"It is awesome," he laughed. 'It's just the best of everything. Compared to our old test cell, which was about 25 years old, this is just the best of the best," he said, gesturing to the equipment.
Hogan is one of the operators of Vector Aerospace - Atlantic's new engine test cell, the fourth at its Slemon Park facility.
The cells are essentially concrete rooms where airplane engines can be hooked up to monitoring equipment and put through their paces before being returned to their owners.

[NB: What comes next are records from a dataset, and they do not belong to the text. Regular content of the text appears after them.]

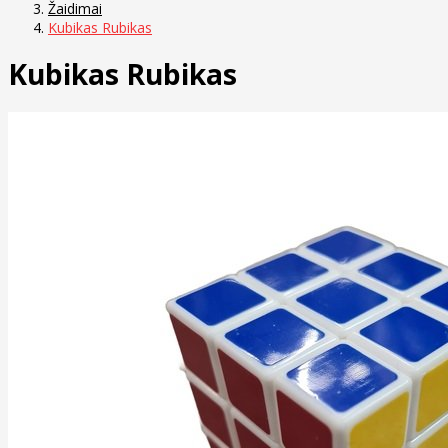
Žaidimai
Kubikas Rubikas
Kubikas Rubikas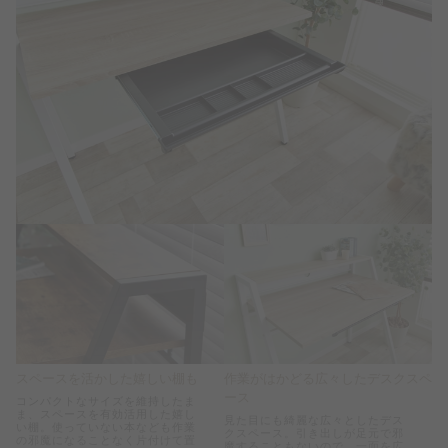
スペースを活かした嬉しい棚も
作業がはかどる広々したデスクスペ
ース
コンパクトなサイズを維持したま
ま、スペースを有効活用した嬉し
見た目にも綺麗な広々としたデス
い棚。使っていない本なども作業
クスペース。引き出しが足元で邪
の邪魔になることなく片付けて置
魔することもないので、一面を広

The company's two older test cells each handle a certain series of engine types. This new cell is compatible with both those types and can be outfitted to accept new and larger engines.
Ownership of the cell is being held by the Summerside Regional Development Corporation and leased to Vector. Taxpayers contributed a $1.5 million loan to the project.
The aerospace company, which is celebrating its 25th year in P.E.I., went all out to unveil the new equipment, inviting a host of Island dignitaries, some of their biggest clients as well as company CEO Declan O'Shea to view the new facility.
Jeff Poirier, local president, said that extra capacity will allow the company to go after new, and potentially much larger, contracts than they've traditionally had access to.
"We're very happy," said Poirier. He added that the additional test cell not only offers expanded capacity, but also redundancy if one of their other test cells were to go offline for some reason.
"It's a very competitive landscape that we go into now with our competitors and if you miss a turn time or two, your test cell is down for a week or two, you may lose a contract," he said.
While the new equipment has not directly resulted in any job creation, Poirier said it has helped secure Vector's future in Summerside for the next number of years. The company is the second largest private employer in P.E.I. with 457 people working in the Slemon Park facility. Vector renewed its lease on its facility here for another 15 years in June of 2015.